L'Egypte décroche 36,2 milliards de dollars de contrats en trois jours

 |   |  545  mots
Quatre pays du Golfe ont promis 12,5 milliards de dollars d'investissements et d'aides.
Quatre pays du Golfe ont promis 12,5 milliards de dollars d'investissements et d'aides. (Crédits : AMR ABDALLAH DALSH)
La conférence sur "l'avenir" de l'Egypte organisée de vendredi à dimanche à Charm el-Cheikh a montré l'importance des soutiens internationaux dont bénéficie le président égyptien Abdel Fattah al-Sissi.

La conférence économique organisée de vendredi 13 à dimanche 15 mars dans la station balnéaire égyptienne de Charm el-Cheikh, sur la mer Rouge, afin d'attirer les capitaux étrangers en Egypte, a porté ses fruits. Pendant ces trois jours, Le Caire a signé des contrats d'investissements directs d'un montant de 36,2 milliards de dollars (34,5 milliards d'euros), a annoncé dimanche 15 mars le Premier ministre du pays, Ibrahim Mahlab.
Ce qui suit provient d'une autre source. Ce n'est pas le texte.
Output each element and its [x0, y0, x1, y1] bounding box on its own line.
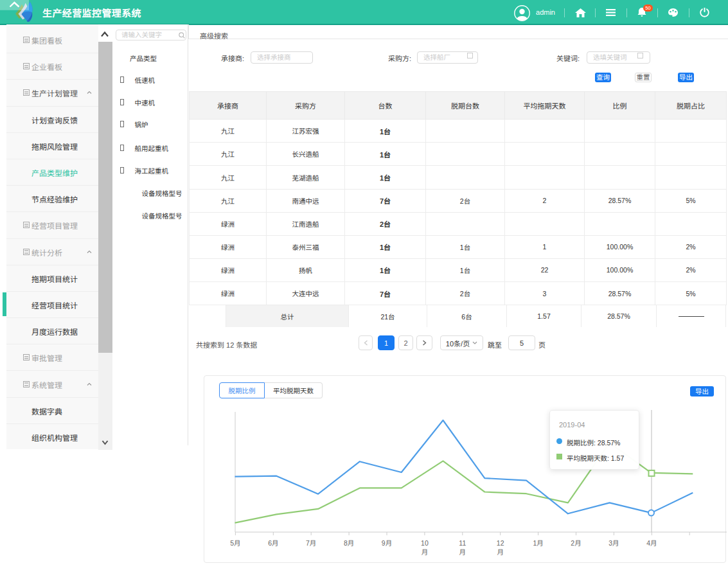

Et ce n'est pas tout. Les autorités ont également signé des contrats d'investissement "clés en mains" d'une valeur de 18,6 milliards de dollars, a-t-il indiqué, expliquant:

"Quelqu'un va nous construire une centrale électrique, il va la financer et nous allons le rembourser sur plusieurs années."

BP investit 12 milliards de dollars

Parmi les contrats signés, figure celui avec le géant pétrolier britannique BP, pour un investissement de 12 milliards de dollars (11,4 milliards d'euros) dans un champ gazier de l'ouest du delta du Nil. Son exploitation avec son partenaire russe DEA pourrait assurer une production équivalente au quart de la production actuelle du pays.

Le conglomérat allemand Siemens a également signé un contrat de 4 milliards d'euros (4,18 milliards de dollars) pour la construction d'une centrale électrique d'une capacité de 4,4 gigawatts et des éoliennes d'une capacité totale de 2 gigawatts.

Trois pays du Golfe promettent quatre milliards de dollars chacun

Quatre pays du Golfe ont de surcroît promis des investissements et une aide de 12,5 milliards de dollars (11,9 milliards d'euros). L'Arabie saoudite, les Emirats arabes unis et le Koweït, qui ont déjà largement subventionné l'Egypte, ont notamment promis quatre milliards de dollars chacun en aides ou en investissements. Oman a rajouté 500 millions.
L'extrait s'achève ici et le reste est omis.